Task: Write out exactly, and only, the lines from the one containing "Find the location of a particular element. The image" through the last line of the listing below.
+---+
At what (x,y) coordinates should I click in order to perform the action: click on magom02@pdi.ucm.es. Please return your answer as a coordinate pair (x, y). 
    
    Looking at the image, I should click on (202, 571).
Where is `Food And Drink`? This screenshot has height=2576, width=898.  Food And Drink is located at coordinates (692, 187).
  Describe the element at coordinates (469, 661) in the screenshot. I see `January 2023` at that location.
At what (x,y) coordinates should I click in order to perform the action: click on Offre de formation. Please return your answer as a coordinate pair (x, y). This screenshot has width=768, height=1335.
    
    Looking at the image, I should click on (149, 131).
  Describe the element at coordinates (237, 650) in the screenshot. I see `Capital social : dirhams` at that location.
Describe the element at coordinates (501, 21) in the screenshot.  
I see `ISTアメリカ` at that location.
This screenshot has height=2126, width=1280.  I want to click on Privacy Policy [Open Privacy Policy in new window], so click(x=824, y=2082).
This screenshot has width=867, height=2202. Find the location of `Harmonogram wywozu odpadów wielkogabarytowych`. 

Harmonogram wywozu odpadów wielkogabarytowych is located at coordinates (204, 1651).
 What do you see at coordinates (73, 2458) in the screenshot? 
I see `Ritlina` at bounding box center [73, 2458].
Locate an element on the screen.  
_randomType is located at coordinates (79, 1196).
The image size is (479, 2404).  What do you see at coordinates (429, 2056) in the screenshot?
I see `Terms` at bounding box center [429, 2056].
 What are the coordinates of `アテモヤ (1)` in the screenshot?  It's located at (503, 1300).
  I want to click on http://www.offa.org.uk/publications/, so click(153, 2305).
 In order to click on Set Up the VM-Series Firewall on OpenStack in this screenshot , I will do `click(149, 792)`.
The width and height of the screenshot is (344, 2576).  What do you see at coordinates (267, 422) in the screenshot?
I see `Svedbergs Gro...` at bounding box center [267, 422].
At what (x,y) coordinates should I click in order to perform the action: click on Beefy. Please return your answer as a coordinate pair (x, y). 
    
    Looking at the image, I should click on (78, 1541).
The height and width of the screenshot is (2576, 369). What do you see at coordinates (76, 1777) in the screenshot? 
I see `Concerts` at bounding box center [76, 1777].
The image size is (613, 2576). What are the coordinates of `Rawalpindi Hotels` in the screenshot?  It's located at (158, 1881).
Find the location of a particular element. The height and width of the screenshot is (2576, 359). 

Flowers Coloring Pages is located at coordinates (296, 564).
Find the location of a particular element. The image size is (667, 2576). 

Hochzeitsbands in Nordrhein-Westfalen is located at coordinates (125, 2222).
+---+
Solution below:
Find the location of a particular element. The image size is (667, 2576). 

Hochzeitsbands in Nordrhein-Westfalen is located at coordinates (125, 2222).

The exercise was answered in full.